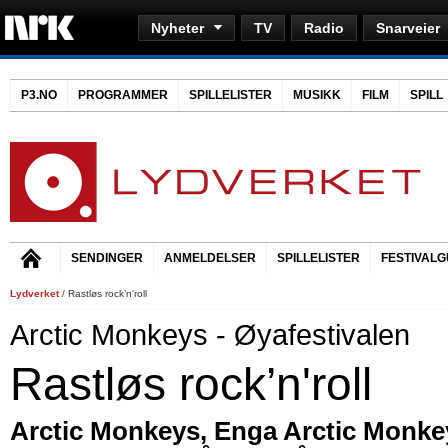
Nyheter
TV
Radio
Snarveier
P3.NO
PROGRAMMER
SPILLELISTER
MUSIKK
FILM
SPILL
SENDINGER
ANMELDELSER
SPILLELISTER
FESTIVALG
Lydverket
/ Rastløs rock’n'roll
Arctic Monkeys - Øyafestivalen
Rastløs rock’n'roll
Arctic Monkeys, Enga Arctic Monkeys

= = = =

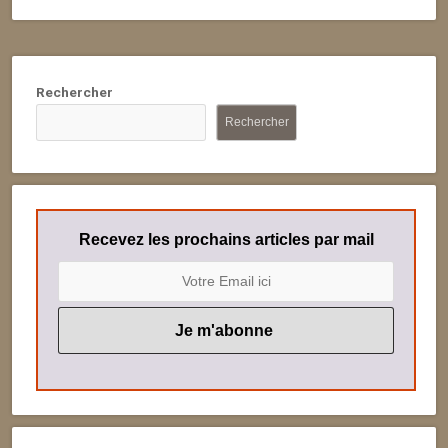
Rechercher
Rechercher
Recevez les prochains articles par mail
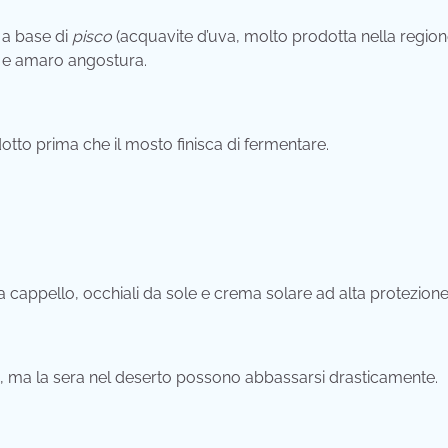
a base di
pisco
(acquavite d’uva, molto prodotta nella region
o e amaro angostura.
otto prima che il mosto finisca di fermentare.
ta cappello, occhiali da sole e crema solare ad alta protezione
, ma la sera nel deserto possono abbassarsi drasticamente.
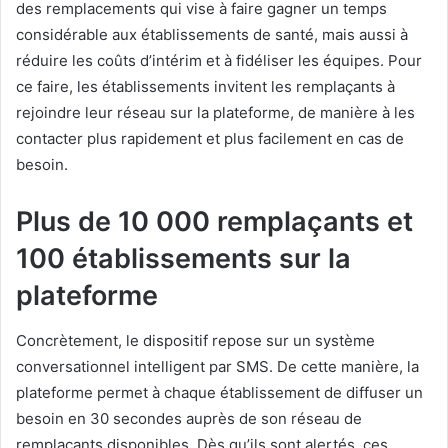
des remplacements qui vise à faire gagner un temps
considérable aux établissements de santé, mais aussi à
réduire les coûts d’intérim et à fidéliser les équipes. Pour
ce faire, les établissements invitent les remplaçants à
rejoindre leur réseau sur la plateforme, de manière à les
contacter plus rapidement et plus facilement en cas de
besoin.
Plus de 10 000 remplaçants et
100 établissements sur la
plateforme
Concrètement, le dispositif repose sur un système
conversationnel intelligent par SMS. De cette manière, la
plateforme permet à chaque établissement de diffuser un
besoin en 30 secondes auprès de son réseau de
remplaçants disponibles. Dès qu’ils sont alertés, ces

= = = =

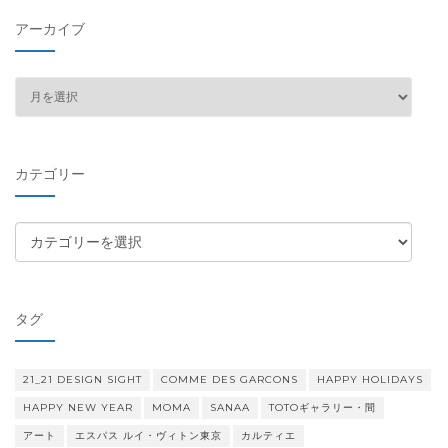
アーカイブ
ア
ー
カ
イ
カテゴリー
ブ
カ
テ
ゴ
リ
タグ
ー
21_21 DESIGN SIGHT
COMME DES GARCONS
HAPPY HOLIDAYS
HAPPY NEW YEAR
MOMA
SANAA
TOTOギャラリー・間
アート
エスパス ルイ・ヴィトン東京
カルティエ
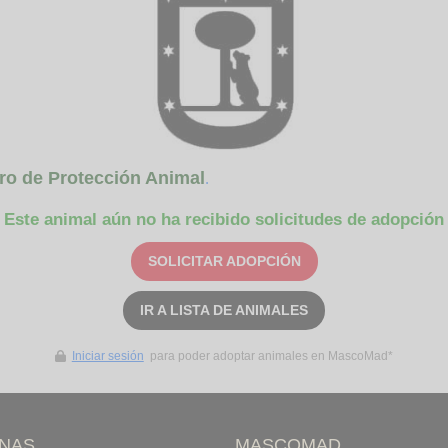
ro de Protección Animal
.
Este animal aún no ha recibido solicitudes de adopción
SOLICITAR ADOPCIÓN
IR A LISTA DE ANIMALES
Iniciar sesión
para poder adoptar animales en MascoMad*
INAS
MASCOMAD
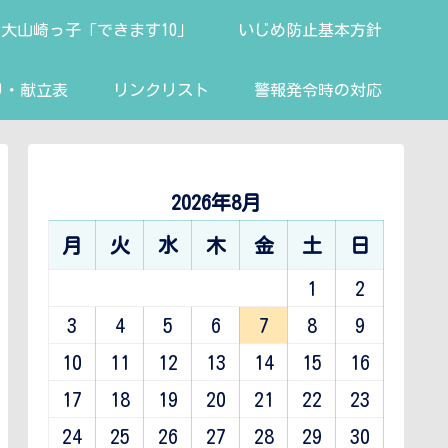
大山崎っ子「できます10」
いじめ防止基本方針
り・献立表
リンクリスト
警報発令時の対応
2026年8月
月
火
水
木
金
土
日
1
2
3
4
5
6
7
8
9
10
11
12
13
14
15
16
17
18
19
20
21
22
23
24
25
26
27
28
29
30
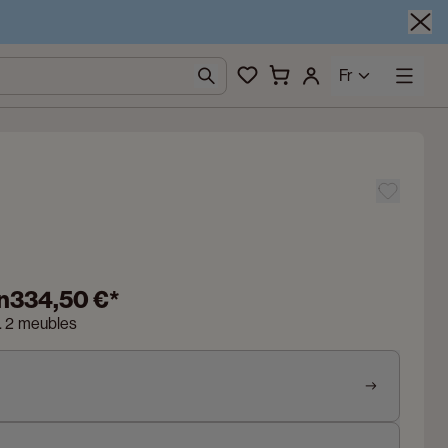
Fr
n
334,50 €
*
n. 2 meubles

= = = =

- _Aim of the exercise_: From the records above, return each line that has the string "rock".

- _Problem solution_:
/ Rastløs rock’n'roll
Rastløs rock’n'roll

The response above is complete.